World Menopause Day - October 18, 2008
Menopause is Not a Disease Nor a Mistake
Menopause is not a malfunction of the female body, but rather a natural transition from one stage of life to another. With the cessation of menses, there is an accompanying decrease in the production of the hormones estrogen, progesterone and testosterone. All of these hormones regulate certain functions within a woman's body, such as the ability menstruate and to conceive and carry a baby. They also have an effect on the circulatory system, urinary and vaginal systems and bones. Some women never experience menopausal symptoms. However, most women do, and those symptoms can last for several years. As a rule, women between the ages of 40 and 55 are subject to symptoms of menopause, which is usually signaled initially by irregularities with menstrual periods.
The Consequences of Menopause Reach World-Wide
As world populations age, the numbers of menopausal women, including those just entering and those just ending menopause, is increasing. Some effects of menopause may have a negative impact on the day-to-day lives of many women and at times the consequences of menopause may be implicated in more serious age-related diseases like heart conditions and osteoporosis. Many women will live one-third of their lives post-menopause, some at high risk for some of these diseases. Medical costs soar as women who are uneducated about, and unprepared for, menopause experience broken bones and fractures and other age-related illnesses. Most of these ailments could be prevented or at least treated early if women were made aware of the facts about menopause and given the option for different hormonal treatments.
WHO and IMS Present World Menopause Day
The World Health Organization, in collaboration with the International Menopause Society, has designated October 18th as World Menopause Day. This will be a day set aside to highlight and draw attention to menopausal health issues facing women worldwide. There are wonderful opportunities to enhance health and enjoy a good quality of life; however, these opportunities will go unfulfilled without education. There are personal health risks associated with menopause but they can often be addressed with good nutrition and exercise as well as a variety of natural and medical hormone therapies.

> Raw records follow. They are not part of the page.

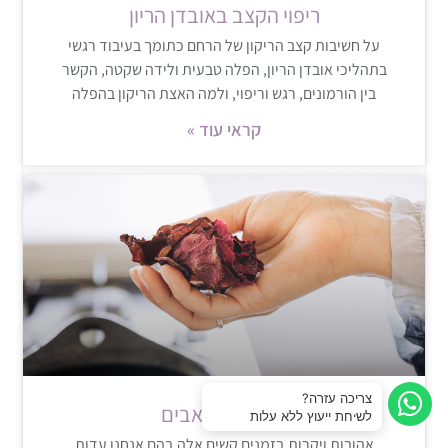
ריפוי הקצב באובדן הריון
על חשיבות קצב הריקון של הרחם כתומך בעיבוד רגשי
בתהליכי אובדן הריון, הפלה טבעית ולידה שקטה, הקשר
בין הורמונים, רגש וריפוי, ולמה האצת הריקון בהפלה
קראי עוד »
חיבור למשאבים
אהובות ויקרות,בזמנים קשים אלה,בהם אנחנו עדות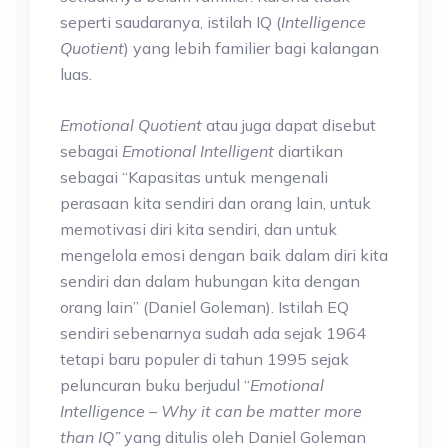
seperti saudaranya, istilah IQ (
Intelligence
Quotient
) yang lebih familier bagi kalangan
luas.
Emotional Quotient
atau juga dapat disebut
sebagai
Emotional Intelligent
diartikan
sebagai “Kapasitas untuk mengenali
perasaan kita sendiri dan orang lain, untuk
memotivasi diri kita sendiri, dan untuk
mengelola emosi dengan baik dalam diri kita
sendiri dan dalam hubungan kita dengan
orang lain” (Daniel Goleman). Istilah EQ
sendiri sebenarnya sudah ada sejak 1964
tetapi baru populer di tahun 1995 sejak
peluncuran buku berjudul “
Emotional
Intelligence – Why it can be matter more
than IQ”
yang ditulis oleh Daniel Goleman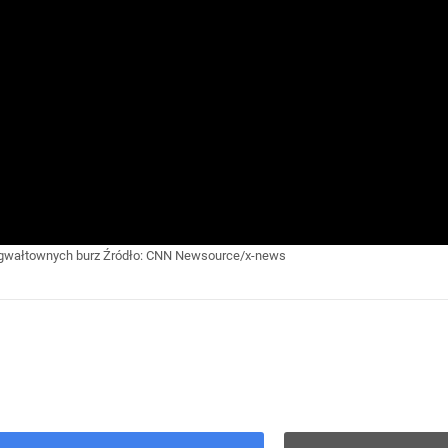
 gwałtownych burz
Źródło:
CNN Newsource/x-news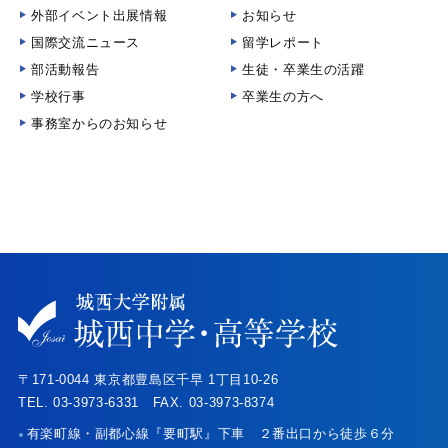
外部イベント出展情報
お知らせ
国際交流ニュース
留学レポート
部活動報告
生徒・卒業生の活躍
学校行事
卒業生の方へ
事務室からのお知らせ
〒171-0044 東京都豊島区千早 1丁目10-26
TEL. 03-3973-6331 FAX. 03-3973-8374
有楽町線・副都心線『要町駅』下車 ２番出口から徒歩６分
●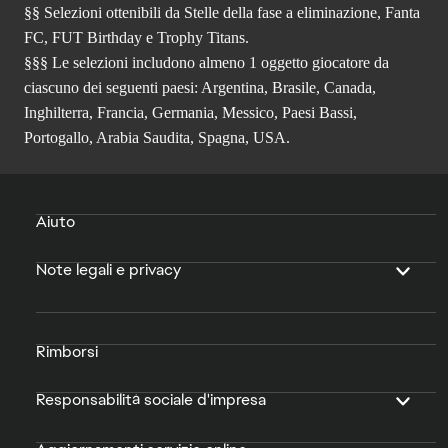
§§ Selezioni ottenibili da Stelle della fase a eliminazione, Fanta
FC, FUT Birthday e Trophy Titans.
§§§ Le selezioni includono almeno 1 oggetto giocatore da
ciascuno dei seguenti paesi: Argentina, Brasile, Canada,
Inghilterra, Francia, Germania, Messico, Paesi Bassi,
Portogallo, Arabia Saudita, Spagna, USA.
Aiuto
Note legali e privacy
Rimborsi
Responsabilità sociale d'impresa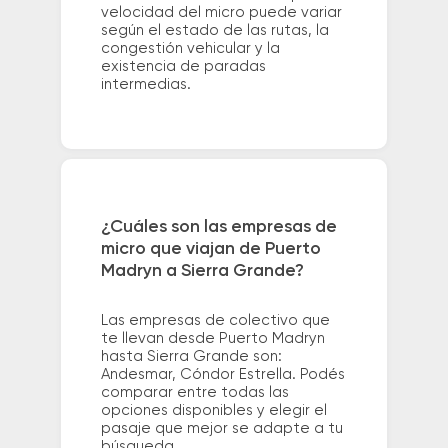
velocidad del micro puede variar
según el estado de las rutas, la
congestión vehicular y la
existencia de paradas
intermedias.
¿Cuáles son las empresas de
micro que viajan de Puerto
Madryn a Sierra Grande?
Las empresas de colectivo que
te llevan desde Puerto Madryn
hasta Sierra Grande son:
Andesmar, Cóndor Estrella. Podés
comparar entre todas las
opciones disponibles y elegir el
pasaje que mejor se adapte a tu
búsqueda.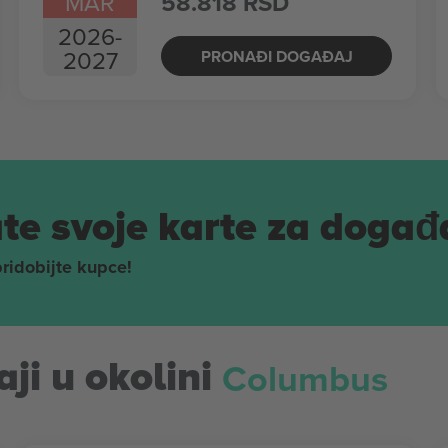
MAR
58.818 RSD
2026
-
2027
PRONAĐI DOGAĐAJ
te svoje karte za događ
pridobijte kupce!
Columbus
ji u okolini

Women Can Take Charge of Their Health
The World Menopause Day encourages all women over the age of 45 to communicate with their doctor about their individual health history, what risks they would face for disease and the pros and cons for hormone therapy. Better educated, a woman can make knowledgeable decisions about her health and her body. She can be empowered to take charge of her own health. Menopause can sometimes present challenges for women and the options for treatment may become complicated. Nevertheless, each woman needs to decide for herself what is best for her individual situation.
Empowering Women and Encouraging Research
The International Menopause Society hopes that societies world-wide will use World Menopause Day to bring attention to and focus on the importance of discussing menopausal health issues and the possible long-term effects with doctors and health care professionals. It is hoped that World Menopause Day may be the impetus to encourage support for research and treatment in the area of menopausal health.